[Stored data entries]
○ ○ ○ ○

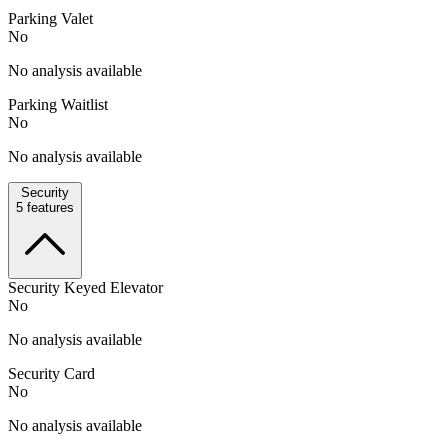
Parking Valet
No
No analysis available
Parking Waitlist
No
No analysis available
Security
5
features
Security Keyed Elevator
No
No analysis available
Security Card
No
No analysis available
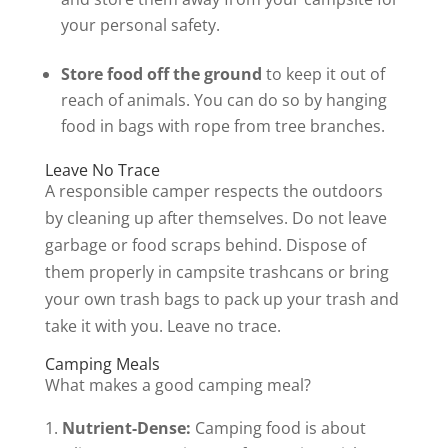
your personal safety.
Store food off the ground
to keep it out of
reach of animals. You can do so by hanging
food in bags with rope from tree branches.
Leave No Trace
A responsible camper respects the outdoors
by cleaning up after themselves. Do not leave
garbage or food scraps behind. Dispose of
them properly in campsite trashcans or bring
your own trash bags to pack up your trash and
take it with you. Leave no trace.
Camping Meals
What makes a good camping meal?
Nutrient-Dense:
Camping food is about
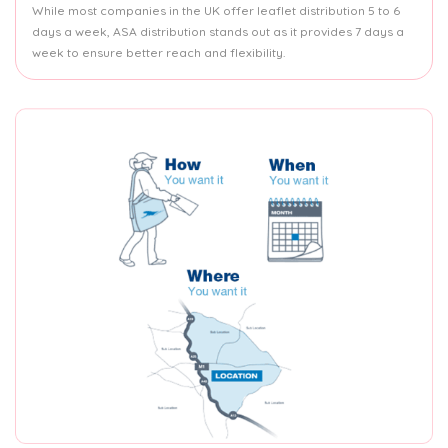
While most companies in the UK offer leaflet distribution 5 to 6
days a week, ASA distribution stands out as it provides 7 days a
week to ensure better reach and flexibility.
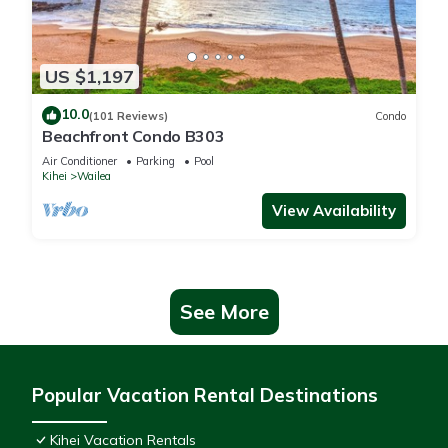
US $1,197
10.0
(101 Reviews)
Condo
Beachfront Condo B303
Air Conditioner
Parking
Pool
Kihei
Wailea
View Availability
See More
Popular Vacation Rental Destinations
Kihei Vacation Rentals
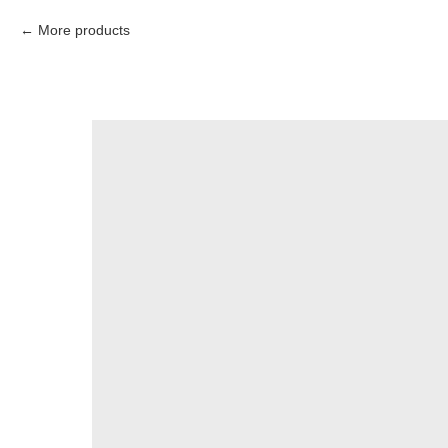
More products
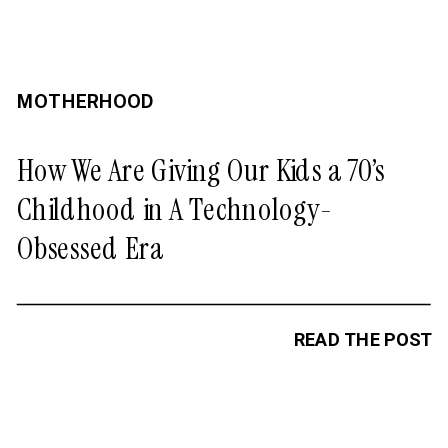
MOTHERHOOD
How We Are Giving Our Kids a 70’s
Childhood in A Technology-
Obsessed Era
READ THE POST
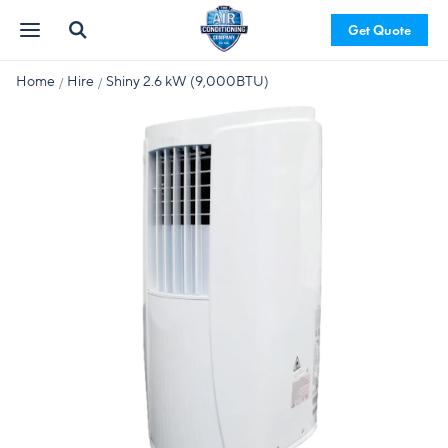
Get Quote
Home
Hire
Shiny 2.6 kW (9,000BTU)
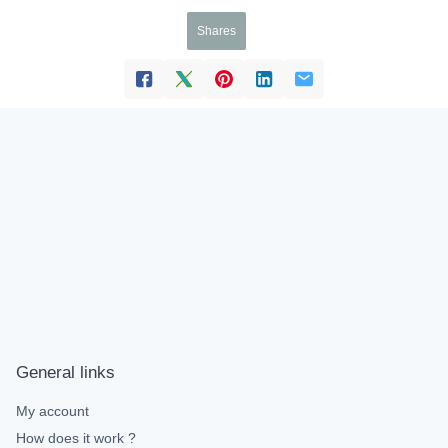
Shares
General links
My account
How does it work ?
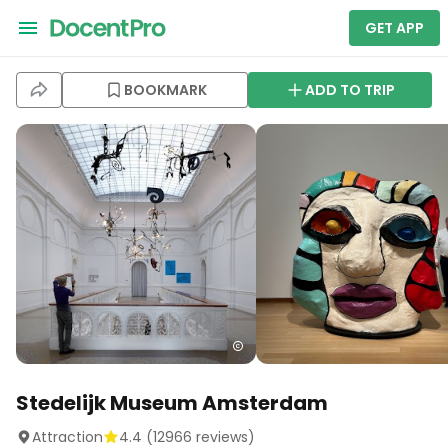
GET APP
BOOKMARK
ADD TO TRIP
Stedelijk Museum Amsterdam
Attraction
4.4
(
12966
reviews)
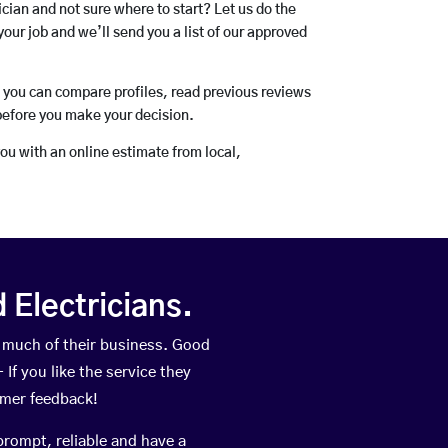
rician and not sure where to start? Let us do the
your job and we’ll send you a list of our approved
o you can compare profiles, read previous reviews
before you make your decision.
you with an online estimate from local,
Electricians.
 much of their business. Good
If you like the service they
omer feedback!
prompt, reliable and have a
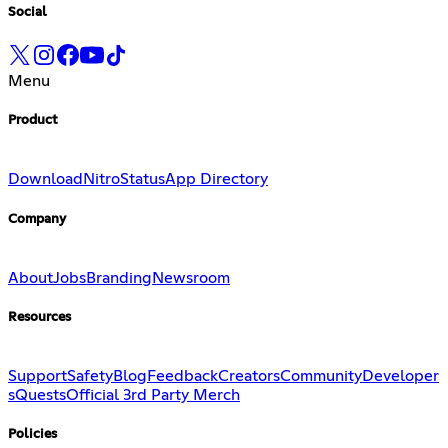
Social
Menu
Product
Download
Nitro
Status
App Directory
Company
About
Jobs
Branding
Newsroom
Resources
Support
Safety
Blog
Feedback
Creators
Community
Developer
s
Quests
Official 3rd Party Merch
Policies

○ ○ ○ ○

ACTIVITY: Print, word for word, the lines above that run from the line containing "Parking Waitlist" to the line containing "rician and not", both included. Keep the pictures out.

ANSWER TO THIS EXERCISE:
Parking Waitlist
No
No analysis available
Security
5
features
Security Keyed Elevator
No
No analysis available
Security Card
No
No analysis available
your personal safety.
Store food off the ground
to keep it out of
reach of animals. You can do so by hanging
food in bags with rope from tree branches.
Leave No Trace
A responsible camper respects the outdoors
by cleaning up after themselves. Do not leave
garbage or food scraps behind. Dispose of
them properly in campsite trashcans or bring
your own trash bags to pack up your trash and
take it with you. Leave no trace.
Camping Meals
What makes a good camping meal?
Nutrient-Dense:
Camping food is about
While most companies in the UK offer leaflet distribution 5 to 6
days a week, ASA distribution stands out as it provides 7 days a
week to ensure better reach and flexibility.
US $1,197
10.0
(101 Reviews)
Condo
Beachfront Condo B303
Air Conditioner
Parking
Pool
Kihei
Wailea
View Availability
See More
Popular Vacation Rental Destinations
Kihei Vacation Rentals
More products
MOTHERHOOD
How We Are Giving Our Kids a 70’s
Childhood in A Technology-
Obsessed Era
READ THE POST
Get Quote
Home
Hire
Shiny 2.6 kW (9,000BTU)
Shares
General links
My account
How does it work ?
GET APP
BOOKMARK
ADD TO TRIP
Stedelijk Museum Amsterdam
Attraction
4.4
(
12966
reviews)
rician and not sure where to start? Let us do the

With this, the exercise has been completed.